3.   We review a district court’s admission of evidence under Rule 404(b) for an abuse of discretion. United States v. Miller, 959 F.2d 1535, 1538 (11th Cir. 1992). A court abuses its discretion when its “decision rests upon a clearly erroneous finding of fact, an errant conclusion of law, or an improper application of law to fact.” United States v. Baker, 432 F.3d 1189, 1202 (11th Cir. 2005), abrogated on other grounds by Davis v. Washington, 547 U.S. 813, 821, 126 S.Ct. 2266, 165 L.Ed.2d 224 (2006).

4.   Alternatively, Roberts contends Jernigan was incorrectly decided because “[w]hile the prior knowing possession of a firearm may allow a jury to infer that the defendant possessed the charged firearm knowingly, that inference depends on the use of impermissible propensity reasoning.” Appellant’s Br. at 22. We are not at liberty to disregard Jernigan. See United States v. Archer, 531 F.3d 1347, 1352 (11th Cir. 2008) (“[A] prior panel’s holding is binding on all subsequent panels unless and until it is overruled or undermined to the point of abrogation by the Supreme Court or by this court sitting en banc.”).

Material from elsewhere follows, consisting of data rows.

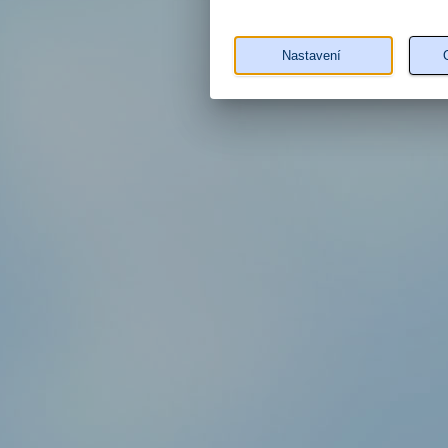
Nastavení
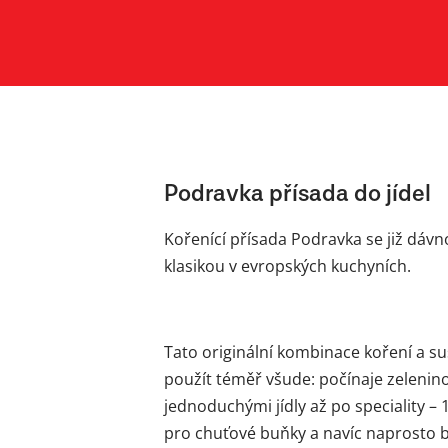
Podravka přísada do jídel
Kořenící přísada Podravka se již dáv
klasikou v evropských kuchyních.
Tato originální kombinace koření a 
použít téměř všude: počínaje zelenin
jednoduchými jídly až po speciality – 1
pro chuťové buňky a navíc naprosto b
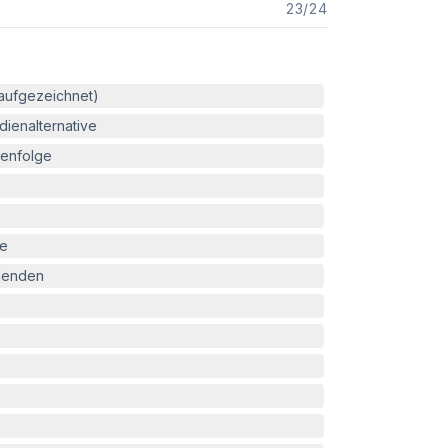
23
/
24
(aufgezeichnet)
ienalternative
enfolge
le
blenden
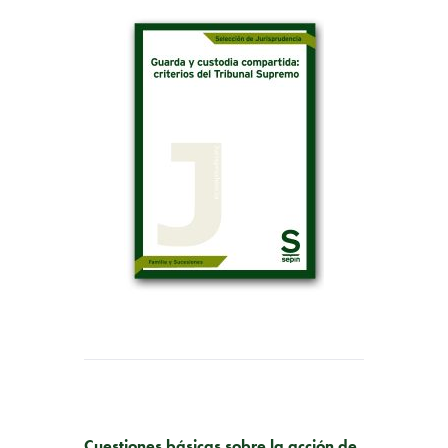
PUBLICACIÓN ANTERIOR
Cuestiones básicas sobre la acción de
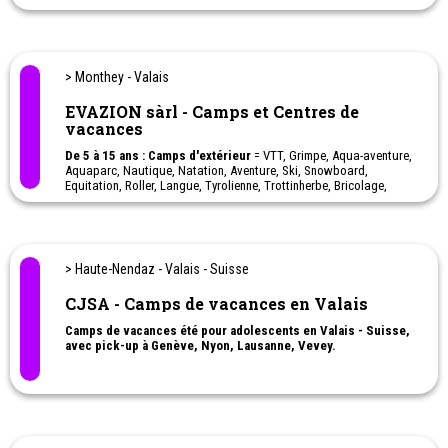
> Monthey - Valais
EVAZION sàrl - Camps et Centres de
vacances
De 5 à 15 ans : Camps d'extérieur
= VTT, Grimpe, Aqua-aventure,
Aquaparc, Nautique, Natation, Aventure, Ski, Snowboard,
Equitation, Roller, Langue, Tyrolienne, Trottinherbe, Bricolage,
Randonnées, Excursions, Jumpland, Lasergame, Irtag,
swissvapeur, Spéléologie, Canyoning, Danse, Accrobranche ...
Evazion le sport passion à chaque saison!
Camps de vacances pour enfants et adolescents. Cinq chalets
> Haute-Nendaz - Valais - Suisse
dans la région du Chablais vaudois et valaisan, entre lac et
montagne. Avec ou sans logement selon les camps, à toutes les
CJSA - Camps de vacances en Valais
vacances scolaires !
Camp linguistique
Camps de vacances été pour adolescents en Valais - Suisse,
avec pick-up à Genève, Nyon, Lausanne, Vevey.
- Cuisines du monde (13 à 17 ans)
- Pâtisserie (13 à 17 ans)
- Langues & Cinéma (13 à 17 ans)
- Aquafun (13 à 17 ans)
- Fun Passion (14 à 17 ans)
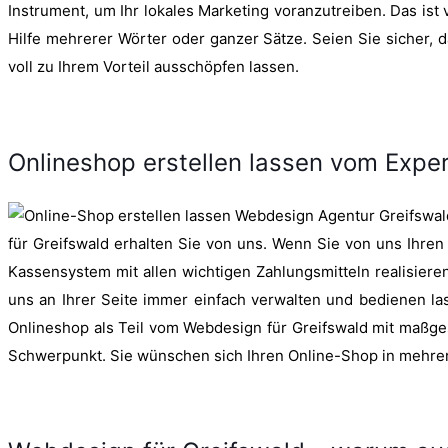
Instrument, um Ihr lokales Marketing voranzutreiben. Das ist
Hilfe mehrerer Wörter oder ganzer Sätze. Seien Sie sicher,
voll zu Ihrem Vorteil ausschöpfen lassen.
Onlineshop erstellen lassen vom Expe
für Greifswald erhalten Sie von uns. Wenn Sie von uns Ihren
Kassensystem mit allen wichtigen Zahlungsmitteln realisiere
uns an Ihrer Seite immer einfach verwalten und bedienen las
Onlineshop als Teil vom Webdesign für Greifswald mit maßg
Schwerpunkt. Sie wünschen sich Ihren Online-Shop in mehrere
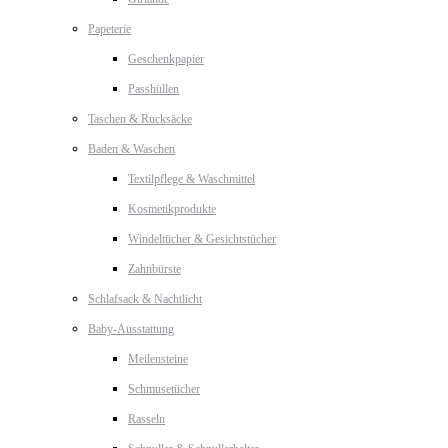
Papeterie
Geschenkpapier
Passhüllen
Taschen & Rucksäcke
Baden & Waschen
Textilpflege & Waschmittel
Kosmetikprodukte
Windeltücher & Gesichtstücher
Zahnbürste
Schlafsack & Nachtlicht
Baby-Ausstattung
Meilensteine
Schmusetücher
Rasseln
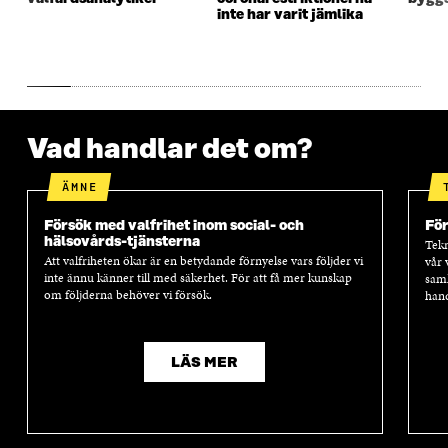
T
E
T
E
inte har varit jämlika
E
R
E
R
R
R
Vad handlar det om?
ÄMNE
Försök med valfrihet inom social- och
Fö
hälsovårds-tjänsterna
Tekn
Att valfriheten ökar är en betydande förnyelse vars följder vi
vår 
inte ännu känner till med säkerhet. För att få mer kunskap
samh
om följderna behöver vi försök.
hand
LÄS MER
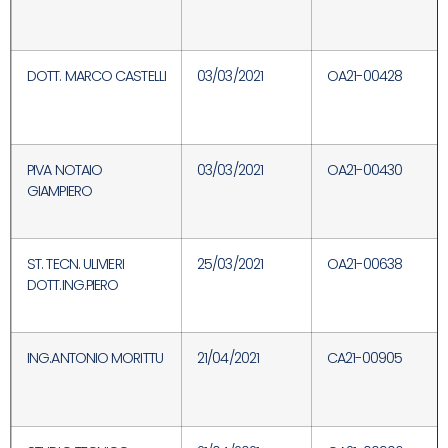
DOTT. MARCO CASTELLI
03/03/2021
OA21-00428
PIVA NOTAIO
03/03/2021
OA21-00430
GIAMPIERO
ST. TECN. ULIVIERI
25/03/2021
OA21-00638
DOTT.ING.PIERO
ING.ANTONIO MORITTU
21/04/2021
CA21-00905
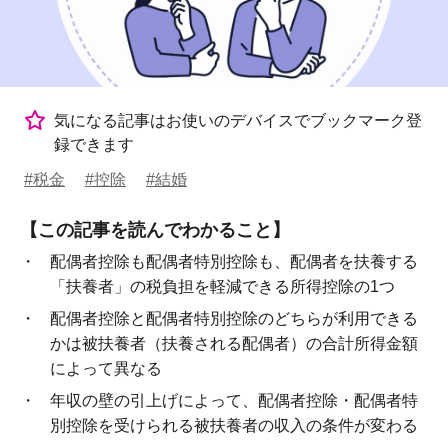
気になる記事はお使いのデバイスでブックマーク登
録できます
#税金
#控除
#結婚
【この記事を読んでわかること】
配偶者控除も配偶者特別控除も、配偶者を扶養する
「扶養者」の税負担を軽減できる所得控除の1つ
配偶者控除と配偶者特別控除のどちらが利用できる
かは被扶養者（扶養される配偶者）の合計所得金額
によって異なる
年収の壁の引上げによって、配偶者控除・配偶者特
別控除を受けられる被扶養者の収入の条件が変わる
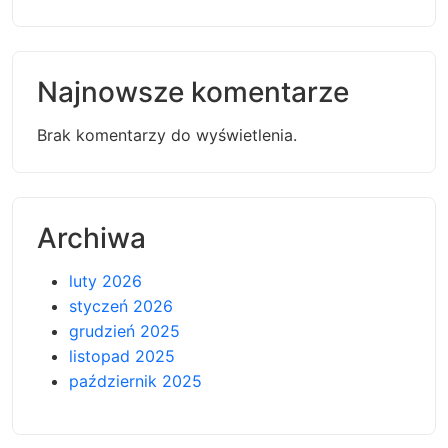
Najnowsze komentarze
Brak komentarzy do wyświetlenia.
Archiwa
luty 2026
styczeń 2026
grudzień 2025
listopad 2025
październik 2025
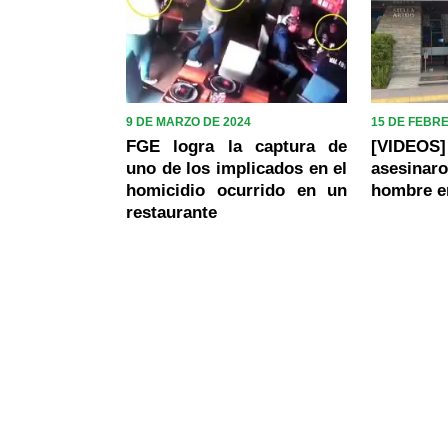
9 DE MARZO DE 2024
15 DE FEBR
FGE logra la captura de
[VIDEO
uno de los implicados en el
asesinar
homicidio ocurrido en un
hombre e
restaurante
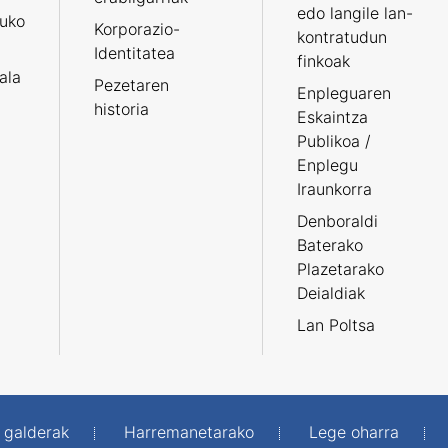
edo langile lan-
ruko
Korporazio-
kontratudun
Identitatea
finkoak
tala
Pezetaren
Enpleguaren
historia
Eskaintza
Publikoa /
Enplegu
Iraunkorra
Denboraldi
Baterako
Plazetarako
Deialdiak
Lan Poltsa
 galderak
Harremanetarako
Lege oharra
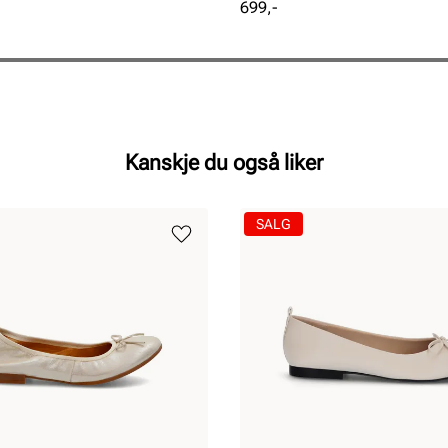
Pris
699,-
Kanskje du også liker
SALG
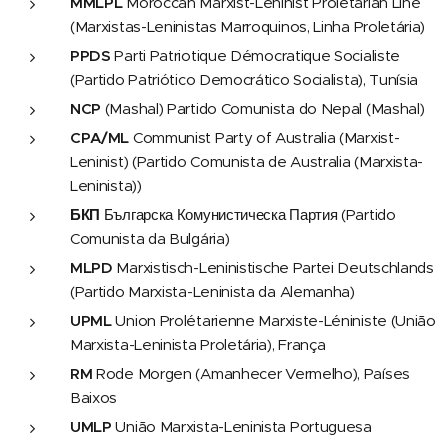
MMLPL
Moroccan Marxist-Leninist Proletarian Line
(Marxistas-Leninistas Marroquinos, Linha Proletária)
PPDS
Parti Patriotique Démocratique Socialiste
(Partido Patriótico Democrático Socialista), Tunísia
NCP
(Mashal) Partido Comunista do Nepal (Mashal)
CPA/ML
Communist Party of Australia (Marxist-
Leninist) (Partido Comunista de Australia (Marxista-
Leninista))
БКП
Българска Комунистическа Партия (Partido
Comunista da Bulgária)
MLPD
Marxistisch-Leninistische Partei Deutschlands
(Partido Marxista-Leninista da Alemanha)
UPML
Union Prolétarienne Marxiste-Léniniste (União
Marxista-Leninista Proletária), França
RM
Rode Morgen (Amanhecer Vermelho), Países
Baixos
UMLP
União Marxista-Leninista Portuguesa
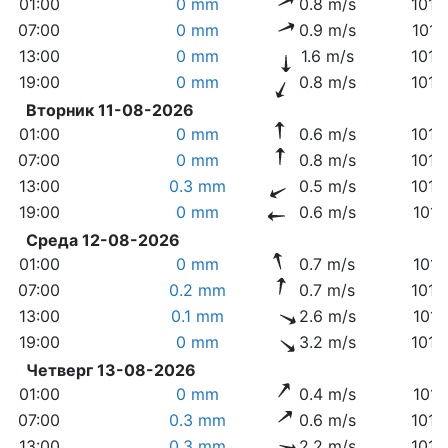
01:00
0 mm
0.8 m/s
1019
07:00
0 mm
0.9 m/s
1017
13:00
0 mm
1.6 m/s
1015
19:00
0 mm
0.8 m/s
1014
Вторник 11-08-2026
01:00
0 mm
0.6 m/s
1016
07:00
0 mm
0.8 m/s
1015
13:00
0.3 mm
0.5 m/s
1012
19:00
0 mm
0.6 m/s
1011
Среда 12-08-2026
01:00
0 mm
0.7 m/s
1014
07:00
0.2 mm
0.7 m/s
1013
13:00
0.1 mm
2.6 m/s
1011
19:00
0 mm
3.2 m/s
1013
Четверг 13-08-2026
01:00
0 mm
0.4 m/s
1015
07:00
0.3 mm
0.6 m/s
1015
13:00
0.3 mm
2.2 m/s
1012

5.   In Bonner v. City of Prichard, 661 F.2d 1206, 1209 (11th Cir. 1981) (en banc), this Court adopted as binding precedent all decisions of the former Fifth Circuit handed down prior to the close of business on September 30, 1981.

6.   Having found reversible error, we need not address whether the district court also erred by admitting the three remaining armed robbery convictions, which did not correspond with convictions for being a felon in possession of a firearm.